Intelligent judgment of copper end-point in on-line converter for copper smelting
HU Jin-bao1, YU Xiang-yang2
1. Research and Development Department, LIWODE Technology Co., Ltd., Nanchang 330000, Jiangxi, China; 2. School of Physics, State Key Laboratory of Optoelectronic Materials and Technologies, Sun Yat-sen University, Guangzhou 510275, Guangdong, China
Abstract:The copper smelting converter blowing is a complex process with multi-variable, nonlinear, strong coupling, great inertia and uncertainty, complex mechanism, a wide range of material changes and many influencing factors, which brings great difficulty to the prediction of blowing endpoint. At present, the end-point judgment of copper-matte converting process at home and abroad is still dominated by manual experience judgment, which not only increases the working intensity, but also makes the end-point judgment of copper-matte converting heavily dependent on experience and working attitude, which may easily lead to under-blowing or over-blowing, affect the normal production, and cause copper loss and even furnace injection accidents in a serious accident. Based on the accurate correspondence between the end point of converter blowing and the content of SO2 and O2 in flue gas, combined with artificial experience and converter process principle, the end of copper smelting could realize the accurate judgment online.

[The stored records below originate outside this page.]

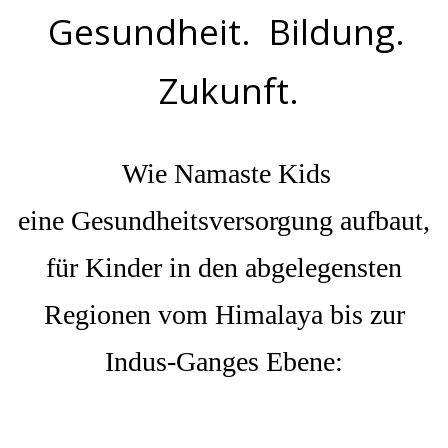
Gesundheit. Bildung.
Zukunft.
Wie Namaste Kids
eine Gesundheitsversorgung aufbaut,
für Kinder in den abgelegensten
Regionen vom Himalaya bis zur
Indus-Ganges Ebene: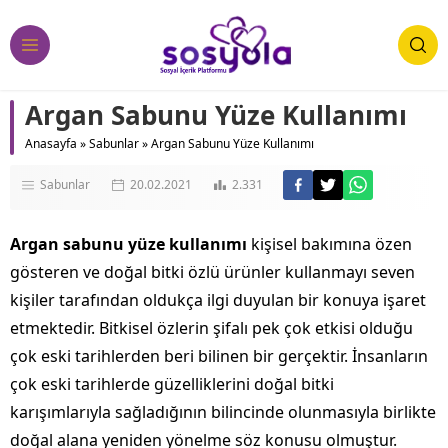
Argan Sabunu Yüze Kullanımı
Anasayfa
»
Sabunlar
»
Argan Sabunu Yüze Kullanımı
Sabunlar
20.02.2021
2.331
Argan sabunu yüze kullanımı
kişisel bakımına özen
gösteren ve doğal bitki özlü ürünler kullanmayı seven
kişiler tarafından oldukça ilgi duyulan bir konuya işaret
etmektedir. Bitkisel özlerin şifalı pek çok etkisi olduğu
çok eski tarihlerden beri bilinen bir gerçektir. İnsanların
çok eski tarihlerde güzelliklerini doğal bitki
karışımlarıyla sağladığının bilincinde olunmasıyla birlikte
doğal alana yeniden yönelme söz konusu olmuştur.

The relationship between the SO2 concentration and flue gas temperature, air supply volume, air supply pressure, oxygen-enriched volume, internal factors (sulfur ratio of raw material, the weight of raw material, quality of raw material, etc.) was used to realize dynamic compensation, Elman recursive neural network model was used to realize self-adjustment and self-learning, so that the accuracy of judgment was more than 98%, which was of great significance to guide actual production.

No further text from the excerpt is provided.